If you need to access the outer type, just pass a pointer to that type (since your functions need to know the outer type anyway I don't think there's a need to reach for generics).

skywal_l|10 months ago

You have to pass the field name too ("node").

kllrnohj|10 months ago

You don't & generally shouldn't be in the first place, in any language. Linked lists are a very niche data structure, so generic code should ~never be using them. So it's a moot question. It's kinda like the complaints about how hard a doubly linked list is in Rust - it's just not important because it's not something you should be using 99.999% of the time anyway.

grayhatter|10 months ago

A linked list is just a simpler version of both a graph and a tree. What data structure would you suggest to represent both/either of those?

Or are you asserting, because you've never used them they're not common? Because while maybe I agree, and I don't often reach for a linked list, I've built plenty of trees and graphs.

roetlich|10 months ago

Well I personally almost never use linked lists, don't like them. But Zig seems to think otherwise, they have two implementations in the standard library.

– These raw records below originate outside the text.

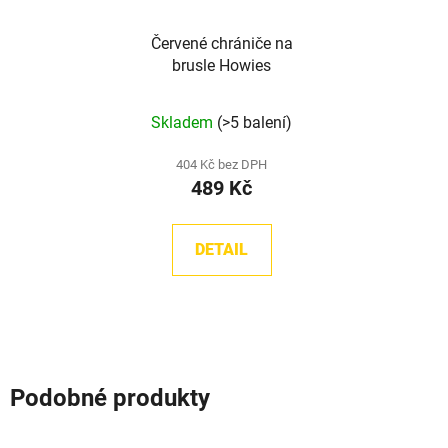
Červené chrániče na
brusle Howies
Průměrné
Skladem
(>5 balení)
hodnocení
produktu
404 Kč bez DPH
489 Kč
je
5,0
z
DETAIL
5
hvězdiček.
Podobné produkty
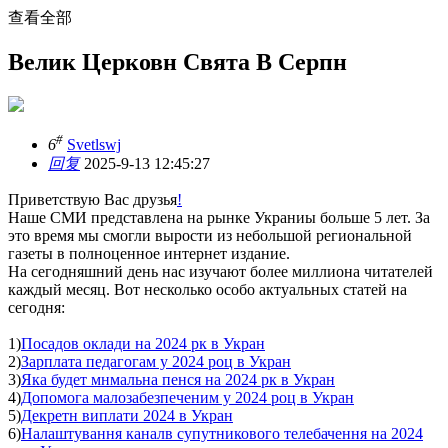
查看全部
Велик Церковн Свята В Серпн
#
6
Svetlswj
回复
2025-9-13 12:45:27
Приветствую Вас друзья
!
Наше СМИ представлена на рынке Украниы больше 5 лет. За
это время мы смогли вырости из небольшой региональной
газеты в полноценное интернет издание.
На сегодняшний день нас изучают более миллиона читателей
каждый месяц. Вот несколько особо актуальных статей на
сегодня:
1)
Посадов оклади на 2024 рк в Укран
2)
Зарплата педагогам у 2024 роц в Укран
3)
Яка будет мнмальна пенся на 2024 рк в Укран
4)
Допомога малозабезпеченим у 2024 роц в Укран
5)
Декретн виплати 2024 в Укран
6)
Налаштування каналв супутникового телебачення на 2024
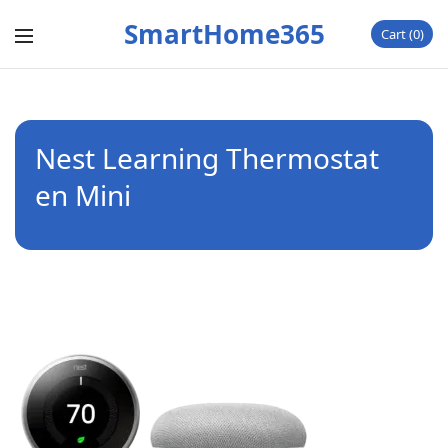
SmartHome365
Cart
0
Nest Learning Thermostat
en Mini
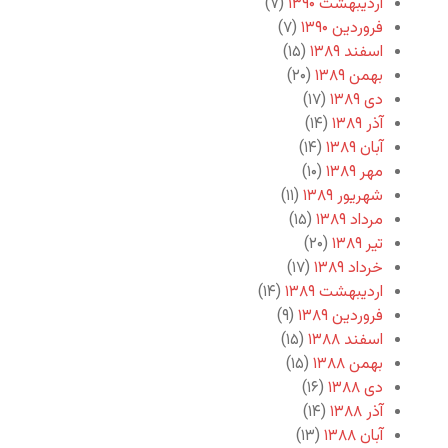
اردیبهشت ۱۳۹۰
(۷)
فروردین ۱۳۹۰
(۷)
اسفند ۱۳۸۹
(۱۵)
بهمن ۱۳۸۹
(۲۰)
دی ۱۳۸۹
(۱۷)
آذر ۱۳۸۹
(۱۴)
آبان ۱۳۸۹
(۱۴)
مهر ۱۳۸۹
(۱۰)
شهریور ۱۳۸۹
(۱۱)
مرداد ۱۳۸۹
(۱۵)
تیر ۱۳۸۹
(۲۰)
خرداد ۱۳۸۹
(۱۷)
اردیبهشت ۱۳۸۹
(۱۴)
فروردین ۱۳۸۹
(۹)
اسفند ۱۳۸۸
(۱۵)
بهمن ۱۳۸۸
(۱۵)
دی ۱۳۸۸
(۱۶)
آذر ۱۳۸۸
(۱۴)
آبان ۱۳۸۸
(۱۳)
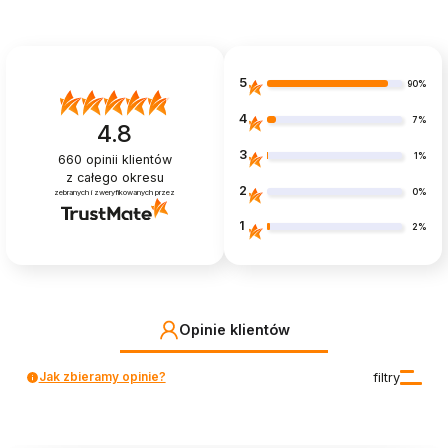
5
90%
4
7%
4.8
3
1%
660
opinii klientów
z całego okresu
2
0%
zebranych i zweryfikowanych przez
1
2%
Opinie klientów
Jak zbieramy opinie?
filtry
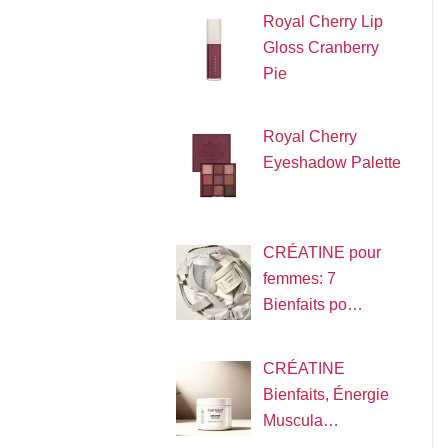
Royal Cherry Lip
Gloss Cranberry
Pie
Royal Cherry
Eyeshadow Palette
CRÉATINE pour
femmes: 7
Bienfaits po…
CRÉATINE
Bienfaits, Énergie
Muscula…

I don't know much Zig, I just wanted to ask how to use the type that the article talks about?

Let's use the very simple example from the article. Let's say I want to extract this code into a function:

    while (node) |n| {
      const user: *User = @fieldParentPtr("node", n);
      std.debug.print("{any}\n", .{user});
      node = n.next;
    }
1. How does that look, what's the type signature of this function? 2. What happens if I put in a list doesn't contain users? Do I get a simple to understand compile time error, or can I segfault because I'm accessing bad memory?

And I don't think that would need any generics, since the list type isn't generic, right?